Un exemple particulièrement significatif :
TALMONT sur le chemin de Saint-Jacques.*
* voir : Talmont-sur-Gironde, un pèlerinage oublié
L’histoire
Si vous demandez à un Charentais maritime du commun des mortels de vous citer un seul endroit qui ait un rapport avec Saint-Jacques de Compostelle, ne vous attendez pas à ce qu'il vous dise Saint-Eutrope ! Les dix pages que lui consacre le Guide d'Aimery Picaud ne lui sont absolument pas parvenues. Par contre, il vous répondra : Talmont-sur-Gironde. On raconte qu'ici, après avoir prié sainte Radegonde, patronne des lieux, les pèlerins embarquaient pour Compostelle, envoyés par l'abbaye de Saint-Jean d'Angely dont Talmont était une des nombreuses dépendances ! Evidemment, on se pose quelques questions.
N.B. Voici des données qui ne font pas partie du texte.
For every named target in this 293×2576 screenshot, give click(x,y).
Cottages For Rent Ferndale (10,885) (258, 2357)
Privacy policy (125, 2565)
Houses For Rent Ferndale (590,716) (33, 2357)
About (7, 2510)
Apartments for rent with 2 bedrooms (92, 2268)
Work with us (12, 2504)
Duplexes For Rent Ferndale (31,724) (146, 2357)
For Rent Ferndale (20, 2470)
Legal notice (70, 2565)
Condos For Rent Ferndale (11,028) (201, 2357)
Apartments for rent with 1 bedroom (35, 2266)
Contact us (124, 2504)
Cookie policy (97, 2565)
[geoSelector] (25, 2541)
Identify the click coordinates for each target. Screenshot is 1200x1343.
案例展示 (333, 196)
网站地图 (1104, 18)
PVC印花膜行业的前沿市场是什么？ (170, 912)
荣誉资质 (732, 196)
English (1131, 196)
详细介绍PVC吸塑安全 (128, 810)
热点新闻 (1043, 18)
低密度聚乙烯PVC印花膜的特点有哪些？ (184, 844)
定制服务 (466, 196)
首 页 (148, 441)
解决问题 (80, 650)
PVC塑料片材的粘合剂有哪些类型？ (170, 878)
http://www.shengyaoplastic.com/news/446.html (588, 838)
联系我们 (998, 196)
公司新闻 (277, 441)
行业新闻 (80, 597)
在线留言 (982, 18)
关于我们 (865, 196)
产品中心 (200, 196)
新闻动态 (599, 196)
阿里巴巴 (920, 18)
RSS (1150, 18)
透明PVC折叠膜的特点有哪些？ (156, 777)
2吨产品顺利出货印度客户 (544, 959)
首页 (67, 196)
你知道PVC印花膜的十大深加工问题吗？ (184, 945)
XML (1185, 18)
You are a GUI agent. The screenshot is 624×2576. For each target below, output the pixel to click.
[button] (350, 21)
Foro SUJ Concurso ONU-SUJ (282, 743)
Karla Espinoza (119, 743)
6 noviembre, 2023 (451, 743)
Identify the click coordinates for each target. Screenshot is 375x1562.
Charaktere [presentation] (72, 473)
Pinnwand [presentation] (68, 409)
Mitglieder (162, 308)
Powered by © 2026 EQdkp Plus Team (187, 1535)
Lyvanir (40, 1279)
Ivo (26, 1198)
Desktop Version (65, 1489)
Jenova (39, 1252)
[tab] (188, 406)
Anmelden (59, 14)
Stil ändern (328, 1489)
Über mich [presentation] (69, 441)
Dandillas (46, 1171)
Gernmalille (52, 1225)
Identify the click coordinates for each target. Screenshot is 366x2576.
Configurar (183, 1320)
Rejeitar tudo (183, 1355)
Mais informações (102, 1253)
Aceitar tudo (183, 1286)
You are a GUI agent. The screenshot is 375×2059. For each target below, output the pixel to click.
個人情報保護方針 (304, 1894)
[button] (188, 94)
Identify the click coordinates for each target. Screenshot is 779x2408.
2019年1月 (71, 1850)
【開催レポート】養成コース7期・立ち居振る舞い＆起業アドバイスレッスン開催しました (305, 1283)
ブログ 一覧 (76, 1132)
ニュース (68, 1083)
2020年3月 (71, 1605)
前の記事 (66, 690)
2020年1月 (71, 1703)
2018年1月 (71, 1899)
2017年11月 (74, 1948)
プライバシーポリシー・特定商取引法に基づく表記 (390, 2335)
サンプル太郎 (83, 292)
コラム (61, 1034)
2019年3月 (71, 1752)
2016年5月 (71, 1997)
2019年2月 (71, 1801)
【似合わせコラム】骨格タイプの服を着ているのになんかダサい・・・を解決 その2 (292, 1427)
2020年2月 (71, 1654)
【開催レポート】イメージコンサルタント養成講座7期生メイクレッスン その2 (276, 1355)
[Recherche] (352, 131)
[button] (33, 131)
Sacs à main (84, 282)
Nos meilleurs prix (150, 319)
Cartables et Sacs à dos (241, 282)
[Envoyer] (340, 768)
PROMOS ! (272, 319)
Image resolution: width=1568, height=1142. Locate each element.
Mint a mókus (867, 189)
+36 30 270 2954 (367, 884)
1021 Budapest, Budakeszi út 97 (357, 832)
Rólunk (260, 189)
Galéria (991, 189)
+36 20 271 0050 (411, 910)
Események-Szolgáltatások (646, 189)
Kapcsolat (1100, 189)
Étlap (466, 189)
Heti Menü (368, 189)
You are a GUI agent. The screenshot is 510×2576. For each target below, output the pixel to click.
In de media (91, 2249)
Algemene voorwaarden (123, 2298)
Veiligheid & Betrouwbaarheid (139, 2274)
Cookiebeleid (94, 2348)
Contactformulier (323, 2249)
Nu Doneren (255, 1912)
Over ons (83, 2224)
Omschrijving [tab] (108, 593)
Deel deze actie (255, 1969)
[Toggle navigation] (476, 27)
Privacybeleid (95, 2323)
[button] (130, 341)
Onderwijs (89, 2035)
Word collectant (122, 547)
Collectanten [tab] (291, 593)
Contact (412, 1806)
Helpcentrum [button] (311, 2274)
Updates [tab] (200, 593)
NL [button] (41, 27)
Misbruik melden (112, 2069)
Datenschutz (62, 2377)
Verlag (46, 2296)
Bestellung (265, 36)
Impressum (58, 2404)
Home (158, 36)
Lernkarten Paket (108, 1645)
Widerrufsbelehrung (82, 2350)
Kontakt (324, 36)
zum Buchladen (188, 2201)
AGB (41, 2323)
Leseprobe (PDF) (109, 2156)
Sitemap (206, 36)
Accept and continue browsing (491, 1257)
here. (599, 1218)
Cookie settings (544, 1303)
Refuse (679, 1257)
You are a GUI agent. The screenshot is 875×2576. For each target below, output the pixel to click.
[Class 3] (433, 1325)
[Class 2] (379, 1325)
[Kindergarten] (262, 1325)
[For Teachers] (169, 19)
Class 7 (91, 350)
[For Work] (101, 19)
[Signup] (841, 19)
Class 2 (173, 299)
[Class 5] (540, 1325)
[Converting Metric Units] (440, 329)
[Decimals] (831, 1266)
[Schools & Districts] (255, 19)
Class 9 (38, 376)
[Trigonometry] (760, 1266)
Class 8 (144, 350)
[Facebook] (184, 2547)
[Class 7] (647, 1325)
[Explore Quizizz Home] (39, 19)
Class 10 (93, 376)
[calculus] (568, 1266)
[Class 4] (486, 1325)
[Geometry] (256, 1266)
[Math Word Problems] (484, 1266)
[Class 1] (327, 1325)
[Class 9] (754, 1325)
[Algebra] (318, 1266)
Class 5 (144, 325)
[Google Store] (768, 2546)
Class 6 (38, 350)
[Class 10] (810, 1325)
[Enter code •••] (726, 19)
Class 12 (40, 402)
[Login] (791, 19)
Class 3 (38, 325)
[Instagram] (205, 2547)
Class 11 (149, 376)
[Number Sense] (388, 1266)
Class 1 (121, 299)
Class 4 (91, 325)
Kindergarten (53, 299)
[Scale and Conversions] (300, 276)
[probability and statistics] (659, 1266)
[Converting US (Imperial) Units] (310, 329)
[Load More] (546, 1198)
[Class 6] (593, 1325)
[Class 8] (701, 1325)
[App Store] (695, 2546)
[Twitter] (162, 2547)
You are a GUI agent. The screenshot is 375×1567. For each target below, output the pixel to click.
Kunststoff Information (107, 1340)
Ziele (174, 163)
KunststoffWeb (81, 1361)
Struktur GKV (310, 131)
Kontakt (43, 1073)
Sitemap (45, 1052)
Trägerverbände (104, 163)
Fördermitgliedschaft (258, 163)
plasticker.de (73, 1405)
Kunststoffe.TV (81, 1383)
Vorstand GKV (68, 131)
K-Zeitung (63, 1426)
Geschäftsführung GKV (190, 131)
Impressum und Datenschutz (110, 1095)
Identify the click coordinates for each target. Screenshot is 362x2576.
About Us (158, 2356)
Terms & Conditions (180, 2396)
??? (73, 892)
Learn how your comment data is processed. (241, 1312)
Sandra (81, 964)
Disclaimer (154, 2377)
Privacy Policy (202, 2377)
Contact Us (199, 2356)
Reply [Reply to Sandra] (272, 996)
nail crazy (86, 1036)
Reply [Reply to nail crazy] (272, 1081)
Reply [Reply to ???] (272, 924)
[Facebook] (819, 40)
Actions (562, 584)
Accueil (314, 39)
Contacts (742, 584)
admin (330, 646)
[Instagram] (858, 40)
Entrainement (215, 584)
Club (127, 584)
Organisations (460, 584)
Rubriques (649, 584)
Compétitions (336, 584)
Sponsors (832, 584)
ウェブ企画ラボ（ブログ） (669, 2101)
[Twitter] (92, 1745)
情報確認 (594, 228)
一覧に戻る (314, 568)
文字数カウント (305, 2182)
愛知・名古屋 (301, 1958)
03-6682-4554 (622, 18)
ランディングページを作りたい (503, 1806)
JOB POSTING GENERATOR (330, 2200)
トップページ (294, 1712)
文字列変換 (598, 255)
Et pourquoi donc, puisque le pèlerinage à consisté à prier des
reliques, aurait-on fait ici le détour où il n'y avait rien à toucher,
alors qu'à une heure de marche, se trouve le très prestigieux tombeau
de Roland ? Du coup, on vous explique qu'en face, les pèlerins allaient
prier Notre-Dame de la Fin des Terres, alias sainte Véronique, celle qui,
à la station IV du Chemin de Croix, essuya de son voile le visage de Jésus
montant au calvaire, tissu sur lequel s'imprima I'image du Christ ! Ce
qui étonne, c'est que des pèlerins soient venus traverser la Gironde en
plein milieu de l'estuaire et aient remonté au nord vers Soulac, alors
que c'est au sud qu'ils allaient ? Pourquoi, s'ils allaient en Galice
par la voie des mers, n'ont-ils pas opté pour un lieu de partance plus
pratique ?
Au début du XXe siecle, de nouveaux mots sur Talmont apparaissent : "abbaye romano-byzantine", "mort de Talmont, victime de l'abandon et du péril des flots". Des descriptions sont reprises dans les mêmes termes en 1926 dans le roman Monique, poupée française publié chez Flammarion et dont l'action se situe à Talmont. Mais pas une ligne sur le pèlerinage. Comme le dit notre interlocuteur, "avec Compostelle, il y aurait eu pourtant de beaux développements à faire". En 1936, le maire Felix Clanet, qui publie des opuscules pour promouvoir sa commune, ne parle pas davantage d'embarquement de jacquets. En 1941, quand on fonda la société des Amis de Talmont, toujours rien sur la Galice, et encore rien dans les écrits de Firmin Seguin (1890-1950), dernier abbé résident et Dieu sait combien il s'est démené pour attirer des pèlerins pour sauver son église, que bon nombre de Charentais ont mémoire d'avoir vue en bien triste état. Et Jacques Tribondeau de conclure : "Charles Dangibeau (1852-1935), le plus sérieux des érudits qui a relevé tous les documents, chartes, actes divers relatifs à Talmont, n'a jamais fait mention de pèlerinage compostellan, même à propos du port ...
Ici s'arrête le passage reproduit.